Materials provided:
--*--
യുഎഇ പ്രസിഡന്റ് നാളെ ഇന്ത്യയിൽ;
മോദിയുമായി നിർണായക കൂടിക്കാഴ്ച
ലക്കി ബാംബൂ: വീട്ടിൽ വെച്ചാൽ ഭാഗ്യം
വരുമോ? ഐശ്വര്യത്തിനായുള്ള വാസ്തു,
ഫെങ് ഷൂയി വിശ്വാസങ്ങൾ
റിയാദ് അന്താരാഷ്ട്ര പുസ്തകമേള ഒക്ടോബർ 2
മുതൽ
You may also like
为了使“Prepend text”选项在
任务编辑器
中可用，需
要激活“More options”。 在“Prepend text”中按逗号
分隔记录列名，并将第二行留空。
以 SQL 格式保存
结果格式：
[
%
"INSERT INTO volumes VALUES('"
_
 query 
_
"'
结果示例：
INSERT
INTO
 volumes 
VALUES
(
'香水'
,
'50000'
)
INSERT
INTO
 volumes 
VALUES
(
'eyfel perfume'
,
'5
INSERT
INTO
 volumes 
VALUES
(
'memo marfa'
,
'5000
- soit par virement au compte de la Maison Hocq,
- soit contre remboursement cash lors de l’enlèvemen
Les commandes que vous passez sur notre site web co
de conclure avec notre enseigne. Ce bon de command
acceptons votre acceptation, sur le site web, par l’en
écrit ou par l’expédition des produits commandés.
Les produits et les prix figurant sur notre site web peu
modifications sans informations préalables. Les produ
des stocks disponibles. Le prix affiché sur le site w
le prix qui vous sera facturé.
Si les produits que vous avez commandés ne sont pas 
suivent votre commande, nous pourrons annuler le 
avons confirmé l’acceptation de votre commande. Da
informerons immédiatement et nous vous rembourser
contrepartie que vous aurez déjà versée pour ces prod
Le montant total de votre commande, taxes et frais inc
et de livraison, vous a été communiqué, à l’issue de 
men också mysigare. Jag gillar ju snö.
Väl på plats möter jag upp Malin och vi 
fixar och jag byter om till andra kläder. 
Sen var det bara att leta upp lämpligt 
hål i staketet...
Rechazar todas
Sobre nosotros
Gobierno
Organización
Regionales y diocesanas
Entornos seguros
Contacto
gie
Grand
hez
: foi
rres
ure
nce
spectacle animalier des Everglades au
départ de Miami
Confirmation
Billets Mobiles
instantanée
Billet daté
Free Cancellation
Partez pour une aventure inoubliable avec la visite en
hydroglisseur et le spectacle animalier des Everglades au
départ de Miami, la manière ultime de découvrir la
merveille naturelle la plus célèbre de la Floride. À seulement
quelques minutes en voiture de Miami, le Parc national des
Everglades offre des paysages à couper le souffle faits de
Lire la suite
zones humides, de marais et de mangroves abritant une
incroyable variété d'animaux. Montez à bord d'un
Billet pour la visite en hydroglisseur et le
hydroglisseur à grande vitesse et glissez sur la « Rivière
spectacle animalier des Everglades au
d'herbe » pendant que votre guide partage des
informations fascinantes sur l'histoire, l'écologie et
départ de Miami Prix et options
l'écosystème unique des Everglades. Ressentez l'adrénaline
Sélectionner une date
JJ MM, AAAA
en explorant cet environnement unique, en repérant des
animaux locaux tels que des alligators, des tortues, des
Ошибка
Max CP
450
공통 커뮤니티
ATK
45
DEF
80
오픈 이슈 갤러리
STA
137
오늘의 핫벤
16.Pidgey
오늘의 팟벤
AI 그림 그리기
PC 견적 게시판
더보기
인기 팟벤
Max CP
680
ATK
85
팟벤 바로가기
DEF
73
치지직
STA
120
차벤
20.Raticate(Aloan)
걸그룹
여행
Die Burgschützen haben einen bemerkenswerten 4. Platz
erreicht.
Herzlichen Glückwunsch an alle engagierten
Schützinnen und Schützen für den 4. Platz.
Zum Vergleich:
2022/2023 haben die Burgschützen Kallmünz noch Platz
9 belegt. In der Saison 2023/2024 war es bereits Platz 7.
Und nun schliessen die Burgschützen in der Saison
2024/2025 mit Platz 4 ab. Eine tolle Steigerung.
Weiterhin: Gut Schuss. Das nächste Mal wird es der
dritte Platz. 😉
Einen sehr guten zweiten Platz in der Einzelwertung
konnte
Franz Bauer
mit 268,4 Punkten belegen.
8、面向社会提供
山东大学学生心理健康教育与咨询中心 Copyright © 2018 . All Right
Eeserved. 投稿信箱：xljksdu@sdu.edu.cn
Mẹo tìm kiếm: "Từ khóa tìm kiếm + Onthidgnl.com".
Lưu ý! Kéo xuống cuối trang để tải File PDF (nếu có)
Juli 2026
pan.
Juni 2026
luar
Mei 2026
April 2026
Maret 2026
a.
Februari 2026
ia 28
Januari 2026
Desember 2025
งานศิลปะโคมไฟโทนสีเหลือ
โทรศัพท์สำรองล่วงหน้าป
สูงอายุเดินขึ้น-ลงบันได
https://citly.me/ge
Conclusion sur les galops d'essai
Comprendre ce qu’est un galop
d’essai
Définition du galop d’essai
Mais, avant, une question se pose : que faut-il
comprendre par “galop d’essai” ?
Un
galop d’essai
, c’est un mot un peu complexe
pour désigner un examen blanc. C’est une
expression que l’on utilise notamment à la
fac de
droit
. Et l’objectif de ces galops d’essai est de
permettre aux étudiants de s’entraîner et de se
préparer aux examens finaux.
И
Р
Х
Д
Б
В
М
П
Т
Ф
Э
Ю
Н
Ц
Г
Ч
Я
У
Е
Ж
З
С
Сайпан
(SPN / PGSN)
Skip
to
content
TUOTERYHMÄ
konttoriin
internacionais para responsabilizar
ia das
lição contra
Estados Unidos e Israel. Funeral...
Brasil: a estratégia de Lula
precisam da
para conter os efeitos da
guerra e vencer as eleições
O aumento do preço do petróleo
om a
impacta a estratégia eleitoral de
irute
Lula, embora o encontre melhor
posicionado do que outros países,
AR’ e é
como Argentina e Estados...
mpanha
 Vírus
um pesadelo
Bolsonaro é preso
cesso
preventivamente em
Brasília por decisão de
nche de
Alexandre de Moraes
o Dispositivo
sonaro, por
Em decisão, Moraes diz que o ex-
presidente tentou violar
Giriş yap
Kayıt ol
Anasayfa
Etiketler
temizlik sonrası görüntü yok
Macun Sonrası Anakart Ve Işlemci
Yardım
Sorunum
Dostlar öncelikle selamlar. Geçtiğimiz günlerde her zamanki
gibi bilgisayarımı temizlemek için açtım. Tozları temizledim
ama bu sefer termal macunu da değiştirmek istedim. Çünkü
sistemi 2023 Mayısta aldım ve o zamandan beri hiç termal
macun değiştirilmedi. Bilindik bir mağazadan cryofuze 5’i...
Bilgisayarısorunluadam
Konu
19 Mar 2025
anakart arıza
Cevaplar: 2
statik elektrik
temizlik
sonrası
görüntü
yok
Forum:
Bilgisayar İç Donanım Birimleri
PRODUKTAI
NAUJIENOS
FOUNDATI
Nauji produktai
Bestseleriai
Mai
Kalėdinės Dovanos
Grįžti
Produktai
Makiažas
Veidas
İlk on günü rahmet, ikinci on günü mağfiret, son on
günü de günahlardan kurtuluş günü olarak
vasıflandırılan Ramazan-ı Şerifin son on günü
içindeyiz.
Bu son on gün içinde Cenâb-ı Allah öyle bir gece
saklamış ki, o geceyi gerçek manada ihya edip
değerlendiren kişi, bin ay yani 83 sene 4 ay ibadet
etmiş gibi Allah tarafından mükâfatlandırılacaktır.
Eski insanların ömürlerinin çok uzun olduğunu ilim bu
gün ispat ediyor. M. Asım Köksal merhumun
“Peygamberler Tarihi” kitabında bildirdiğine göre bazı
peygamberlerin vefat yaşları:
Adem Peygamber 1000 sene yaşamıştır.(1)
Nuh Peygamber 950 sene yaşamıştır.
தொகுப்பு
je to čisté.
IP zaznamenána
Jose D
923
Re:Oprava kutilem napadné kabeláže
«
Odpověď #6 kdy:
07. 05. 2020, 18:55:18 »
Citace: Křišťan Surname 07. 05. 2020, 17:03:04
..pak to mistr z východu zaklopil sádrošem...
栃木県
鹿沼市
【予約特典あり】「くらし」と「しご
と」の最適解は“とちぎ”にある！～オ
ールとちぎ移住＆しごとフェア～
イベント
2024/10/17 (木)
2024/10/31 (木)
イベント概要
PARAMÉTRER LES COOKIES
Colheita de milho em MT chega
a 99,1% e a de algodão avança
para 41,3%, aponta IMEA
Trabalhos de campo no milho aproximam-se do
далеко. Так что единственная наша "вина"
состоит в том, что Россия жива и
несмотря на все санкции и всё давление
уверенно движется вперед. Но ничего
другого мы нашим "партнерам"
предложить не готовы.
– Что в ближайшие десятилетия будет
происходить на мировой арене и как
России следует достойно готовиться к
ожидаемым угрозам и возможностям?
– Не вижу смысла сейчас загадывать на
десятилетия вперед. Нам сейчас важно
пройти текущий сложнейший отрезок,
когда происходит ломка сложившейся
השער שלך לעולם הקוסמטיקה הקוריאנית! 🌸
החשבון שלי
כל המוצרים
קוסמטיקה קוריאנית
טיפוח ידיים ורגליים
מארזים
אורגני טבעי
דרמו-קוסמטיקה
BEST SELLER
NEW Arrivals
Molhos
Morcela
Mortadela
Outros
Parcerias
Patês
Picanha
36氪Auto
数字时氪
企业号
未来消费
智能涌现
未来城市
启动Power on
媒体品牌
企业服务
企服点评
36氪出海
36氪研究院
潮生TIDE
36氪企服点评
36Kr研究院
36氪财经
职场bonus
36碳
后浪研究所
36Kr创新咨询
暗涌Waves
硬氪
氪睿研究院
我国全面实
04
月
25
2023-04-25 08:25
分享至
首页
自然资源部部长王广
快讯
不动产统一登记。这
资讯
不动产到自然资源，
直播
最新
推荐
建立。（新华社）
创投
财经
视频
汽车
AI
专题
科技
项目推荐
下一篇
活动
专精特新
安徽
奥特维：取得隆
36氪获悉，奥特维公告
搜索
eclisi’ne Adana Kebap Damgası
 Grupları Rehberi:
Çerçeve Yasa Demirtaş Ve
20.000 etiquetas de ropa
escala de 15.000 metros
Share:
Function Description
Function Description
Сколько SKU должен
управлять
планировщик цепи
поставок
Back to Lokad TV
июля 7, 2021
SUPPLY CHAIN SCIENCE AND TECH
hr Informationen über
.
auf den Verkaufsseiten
--*--
Assigned task: Only the lines from the beginning of the material to the line containing "Les produits et" should be echoed, verbatim and in full.

Answer area:
യുഎഇ പ്രസിഡന്റ് നാളെ ഇന്ത്യയിൽ;
മോദിയുമായി നിർണായക കൂടിക്കാഴ്ച
ലക്കി ബാംബൂ: വീട്ടിൽ വെച്ചാൽ ഭാഗ്യം
വരുമോ? ഐശ്വര്യത്തിനായുള്ള വാസ്തു,
ഫെങ് ഷൂയി വിശ്വാസങ്ങൾ
റിയാദ് അന്താരാഷ്ട്ര പുസ്തകമേള ഒക്ടോബർ 2
മുതൽ
You may also like
为了使“Prepend text”选项在
任务编辑器
中可用，需
要激活“More options”。 在“Prepend text”中按逗号
分隔记录列名，并将第二行留空。
以 SQL 格式保存
结果格式：
[
%
"INSERT INTO volumes VALUES('"
_
 query 
_
"'
结果示例：
INSERT
INTO
 volumes 
VALUES
(
'香水'
,
'50000'
)
INSERT
INTO
 volumes 
VALUES
(
'eyfel perfume'
,
'5
INSERT
INTO
 volumes 
VALUES
(
'memo marfa'
,
'5000
- soit par virement au compte de la Maison Hocq,
- soit contre remboursement cash lors de l’enlèvemen
Les commandes que vous passez sur notre site web co
de conclure avec notre enseigne. Ce bon de command
acceptons votre acceptation, sur le site web, par l’en
écrit ou par l’expédition des produits commandés.
Les produits et les prix figurant sur notre site web peu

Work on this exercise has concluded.